Он может двигаться? Он двигается? А надо ему двигаться? Какое бы облегчение. Когда голос слабеет. Хоть бы ничтожный какой-нибудь жест. Например, сжать руку в кулак. Или разжать, если была сжата. Какое облегчение в темноте. Закрыть глаза, увидеть эту руку. Ладонь, заполняющую все пространство. Линии этой ладони. Медленно загибающиеся пальцы. Или расправляющиеся, если были сжаты. Линии старой ладони.

Еще есть, разумеется, глаз. Заполняющий все пространство. Медленно опускается пелена. Или поднимается, если была сначала. Глаз. Сплошной зрачок. Вытаращен. Застлан. Оголен. Снова застлан. Опять оголен.

Ну а если б он все-таки заговорил? Хоть еле слышно. Как бы это оживило общение! Ты на спине, в темноте и когда-нибудь снова заговоришь. Когда-нибудь! Под конец! Под конец ты снова заговоришь. Да, я помню. Это был я. Это я тогда был.

Ты один в саду. Мать на кухне, готовит угощение для миссис Кут. Чай. Бутербродики, тонкие, как бумага. Ты подглядываешь из-за куста, как идет миссис Кут. Маленькая, тощая, скучная. Мать ей отвечает: Он играет в саду. Ты взбираешься на самую верхушку огромной пихты. Отдыхаешь минутку, прислушиваешься. И – вниз. Полет дробят огромные ветки. Иглы. Ты минутку лежишь. Ничком. И – снова на дерево. Снова мать отвечает миссис Кут: Ужасно трудный ребенок.
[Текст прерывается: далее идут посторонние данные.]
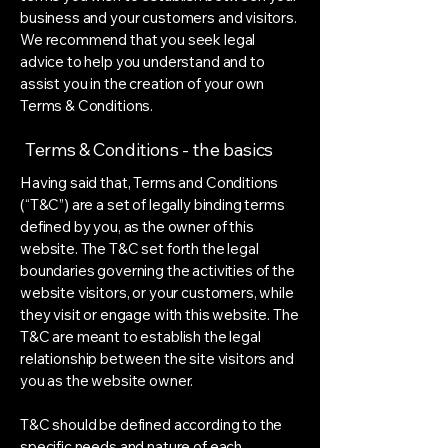
business and your customers and visitors.
We recommend that you seek legal
advice to help you understand and to
assist you in the creation of your own
Terms & Conditions.
Terms & Conditions - the basics
Having said that, Terms and Conditions
(“T&C”) are a set of legally binding terms
defined by you, as the owner of this
website. The T&C set forth the legal
boundaries governing the activities of the
website visitors, or your customers, while
they visit or engage with this website. The
T&C are meant to establish the legal
relationship between the site visitors and
you as the website owner.
T&C should be defined according to the
specific needs and nature of each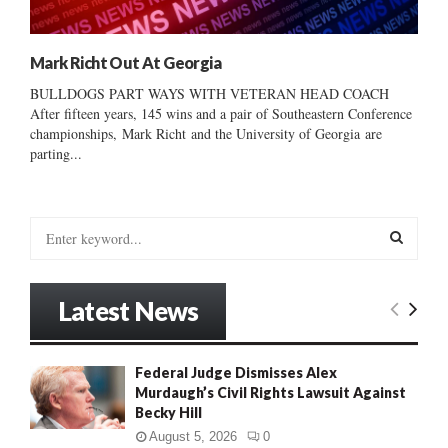
Mark Richt Out At Georgia
BULLDOGS PART WAYS WITH VETERAN HEAD COACH
After fifteen years, 145 wins and a pair of Southeastern Conference
championships, Mark Richt and the University of Georgia are
parting...
S
e
a
S
r
Latest News
c
E
h
f
A
Federal Judge Dismisses Alex
o
Murdaugh’s Civil Rights Lawsuit Against
r
R
Becky Hill
:
C
August 5, 2026
0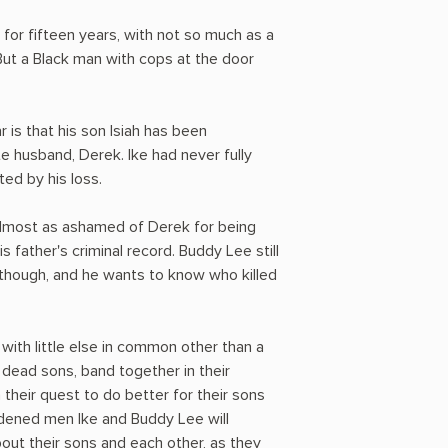
 for fifteen years, with not so much as a
 But a Black man with cops at the door
 is that his son Isiah has been
te husband, Derek. Ike had never fully
ed by his loss.
lmost as ashamed of Derek for being
father's criminal record. Buddy Lee still
 though, and he wants to know who killed
with little else in common other than a
r dead sons, band together in their
 their quest to do better for their sons
hardened men Ike and Buddy Lee will
out their sons and each other, as they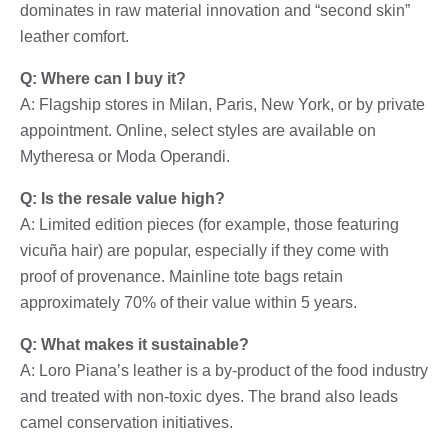
dominates in raw material innovation and “second skin”
leather comfort.
Q: Where can I buy it?
A: Flagship stores in Milan, Paris, New York, or by private
appointment. Online, select styles are available on
Mytheresa or Moda Operandi.
Q: Is the resale value high?
A: Limited edition pieces (for example, those featuring
vicuña hair) are popular, especially if they come with
proof of provenance. Mainline tote bags retain
approximately 70% of their value within 5 years.
Q: What makes it sustainable?
A: Loro Piana’s leather is a by-product of the food industry
and treated with non-toxic dyes. The brand also leads
camel conservation initiatives.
Чувствует ли он с оставшейся ему способностью чувствовать разницу между нынешним и тогдашним? Когда с оставшейся ему способностью заключать заключил, что его положение безнадежно. Это все равно что спросить, чувствовал ли он разницу между тогдашним и прежним. Когда он еще двигался, когда были проблески света. Как тогда не было прежнего, так нет его и теперь.
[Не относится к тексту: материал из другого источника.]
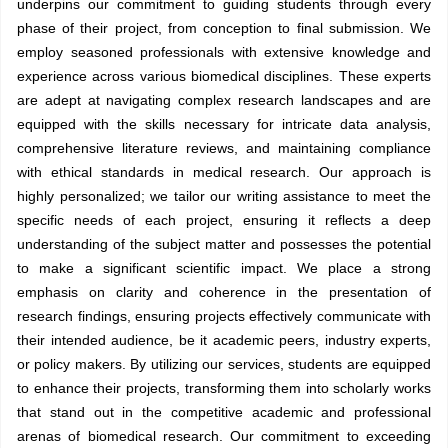
underpins our commitment to guiding students through every
phase of their project, from conception to final submission. We
employ seasoned professionals with extensive knowledge and
experience across various biomedical disciplines. These experts
are adept at navigating complex research landscapes and are
equipped with the skills necessary for intricate data analysis,
comprehensive literature reviews, and maintaining compliance
with ethical standards in medical research. Our approach is
highly personalized; we tailor our writing assistance to meet the
specific needs of each project, ensuring it reflects a deep
understanding of the subject matter and possesses the potential
to make a significant scientific impact. We place a strong
emphasis on clarity and coherence in the presentation of
research findings, ensuring projects effectively communicate with
their intended audience, be it academic peers, industry experts,
or policy makers. By utilizing our services, students are equipped
to enhance their projects, transforming them into scholarly works
that stand out in the competitive academic and professional
arenas of biomedical research. Our commitment to exceeding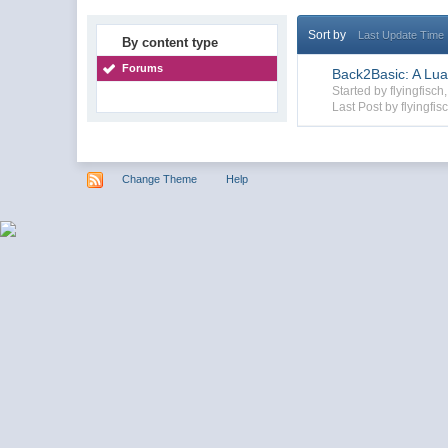
Sort by
Last Update Time
By content type
Forums
Back2Basic: A Lua
Started by flyingfis
Last Post by flyingfis
Change Theme
Help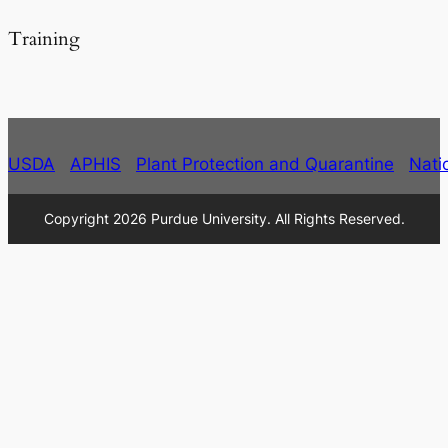
Training
USDA
APHIS
Plant Protection and Quarantine
Nati
Copyright 2026 Purdue University. All Rights Reserved.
В другой темноте или в той же другой все это воображает ради общения. На первый взгляд это кажется ясным. Но глаз приглядывается, и все мутится. Чем больше приглядывается глаз, тем больше мутится. Пока глаз не закроется и, освободясь от него, ум не задается вопросом: Что это значит? Что значит то, что на первый взгляд казалось таким ясным? Пока ум тоже, так сказать, не закроется. Как окно бы закрылось в темном пустом жилище. Единственное окно во внешнюю тьму. И – ничего. Нет. Увы. Ничего. Дрожь смутного света, последние судороги. Бессильные потуги ума. Обреченные потуги.